It’s a sketchy getaway plan. They get lost, some of them die, they join the circus.
Professor Schnapps stood by the dock. He was inflating the getaway raft. The Cuban waters were dark and cold.
“This is stupid. Your plan will never work.” Spanky walked out of the shadows slowly. He looked so disheveled. His hat was barely on his head, and he only had one shoe. Schnapps looked at him suspiciously.
“If you come with me it will work.” He coaxed.
“Never! You’re a stupid chicken eraser and you smell like peppermint!”
Professor Schnapps stared confused and slightly amused, “What? I do not smell like peppermint. I’ll have you know that-” Spanky waved his hand arrogantly in Schnapps’ face, and left without another word.
The professor grabbed his Nextel walkie-talkie and started singing “Survivor”. Soon all the refugees came running. The raft was fully aired up and everyone boarded to leave Cuba.
“Tally ho!” shouted Professor Schnapps.
***********
It had been two days since they left the docks. Some of the refugees were getting restless. They were like homeless men fighting over a piece of cheese; barbarians on a bloated piece of plastic.

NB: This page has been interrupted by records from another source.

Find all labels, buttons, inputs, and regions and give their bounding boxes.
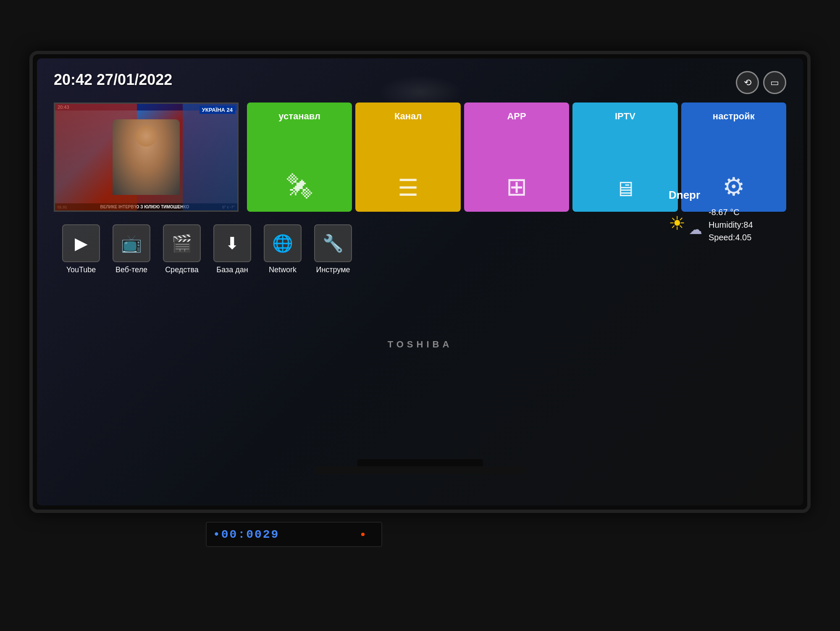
tile-channel[interactable]: Канал ☰ [355, 103, 460, 212]
tile-iptv-label: IPTV [615, 111, 635, 122]
app-database[interactable]: ⬇ База дан [213, 224, 251, 274]
datetime: 20:42 27/01/2022 [54, 71, 172, 89]
tile-setup-label: устанавл [278, 111, 320, 122]
tile-channel-icon: ☰ [398, 174, 418, 201]
tile-iptv[interactable]: IPTV 🖥 [572, 103, 677, 212]
app-tools[interactable]: 🔧 Инструме [314, 224, 352, 274]
app-media[interactable]: 🎬 Средства [163, 224, 201, 274]
weather-info: -8.67 °C Humidity:84 Speed:4.05 [709, 206, 753, 244]
tools-icon: 🔧 [314, 224, 352, 262]
usb-icon[interactable]: ⟲ [736, 71, 759, 94]
app-youtube[interactable]: ▶ YouTube [62, 224, 100, 274]
weather-content: ☀ ☁ -8.67 °C Humidity:84 Speed:4.05 [669, 206, 786, 244]
network-icon[interactable]: ▭ [763, 71, 786, 94]
app-tools-label: Инструме [316, 266, 350, 274]
stb-display: •00:0029 [213, 528, 279, 541]
youtube-icon: ▶ [62, 224, 100, 262]
tv-screen: 20:42 27/01/2022 ⟲ ▭ [37, 58, 803, 505]
stb-indicator-dot [361, 533, 365, 536]
app-webtv-label: Веб-теле [116, 266, 147, 274]
tv-base [315, 466, 525, 474]
tile-app[interactable]: APP ⊞ [464, 103, 569, 212]
weather-city: Dnepr [669, 189, 786, 202]
app-network[interactable]: 🌐 Network [264, 224, 302, 274]
app-network-label: Network [269, 266, 297, 274]
webtv-icon: 📺 [113, 224, 150, 262]
tile-setup[interactable]: устанавл 🛰 [247, 103, 352, 212]
tile-app-icon: ⊞ [506, 172, 527, 201]
tv-outer: 20:42 27/01/2022 ⟲ ▭ [0, 0, 840, 631]
tile-iptv-icon: 🖥 [614, 177, 635, 201]
database-icon: ⬇ [213, 224, 251, 262]
tile-setup-icon: 🛰 [287, 172, 312, 201]
preview-inner: 20:43 УКРАЇНА 24 01.01 ВЕЛИКЕ ІНТЕРВ'Ю З… [55, 104, 237, 210]
set-top-box: •00:0029 [206, 522, 382, 547]
app-media-label: Средства [165, 266, 199, 274]
weather-icon-area: ☀ ☁ [669, 212, 702, 237]
screen-content: 20:42 27/01/2022 ⟲ ▭ [37, 58, 803, 505]
weather-temperature: -8.67 °C [709, 206, 753, 218]
weather-section: Dnepr ☀ ☁ -8.67 °C Humidity:84 Speed:4.0… [669, 189, 786, 244]
sun-icon: ☀ [669, 212, 685, 234]
tv-bezel: 20:42 27/01/2022 ⟲ ▭ [29, 51, 811, 513]
preview-figure [55, 110, 237, 203]
weather-humidity: Humidity:84 [709, 218, 753, 231]
media-icon: 🎬 [163, 224, 201, 262]
tile-channel-label: Канал [394, 111, 422, 122]
app-webtv[interactable]: 📺 Веб-теле [113, 224, 150, 274]
toshiba-brand: TOSHIBA [388, 339, 453, 350]
weather-speed: Speed:4.05 [709, 231, 753, 244]
network-app-icon: 🌐 [264, 224, 302, 262]
preview-person [113, 119, 180, 195]
tile-app-label: APP [507, 111, 526, 122]
top-bar: 20:42 27/01/2022 ⟲ ▭ [54, 71, 786, 94]
cloud-icon: ☁ [689, 221, 702, 237]
app-youtube-label: YouTube [66, 266, 96, 274]
tile-settings-label: настройк [713, 111, 755, 122]
top-icons: ⟲ ▭ [736, 71, 786, 94]
app-database-label: База дан [216, 266, 248, 274]
tv-preview[interactable]: 20:43 УКРАЇНА 24 01.01 ВЕЛИКЕ ІНТЕРВ'Ю З… [54, 103, 239, 212]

Professor Schnapps was now desperate. He had to do something to keep these men together or face certain death in the middle of the ocean. He thought up a sort of clever plan. It was what he had to do to reach Florida and start a chicken circus in Miami.
He reached for the shortest refugee and lifted him up. Everyone watched in horror as he walked over to the side. With one strong gesture he threw the man over the side just as a shark was swimming under the boat.
“Oh my god! Help me!!” He screamed as the shark grabbed onto this leg. He flailed around for a few minutes before he was dragged away, never to be seen again; in one piece at least.
“Row!” commanded Professor Schnapps. Out of fear of being thrown over board as well everyone rowed like the wind.
Soon they reached the boarder. All the refugees quickly ran away and got jobs at KFC. As for Professor Schnapps, he stole a bunch of chickens from some disoriented homeless man outside of a Fuddruckers and proceeded on to create his dream of a chicken circus.
Sadly the homeless man was just faking it and tackled the professor in between the doughnut juggling and the chicken juggling, causing him to become a vegetable.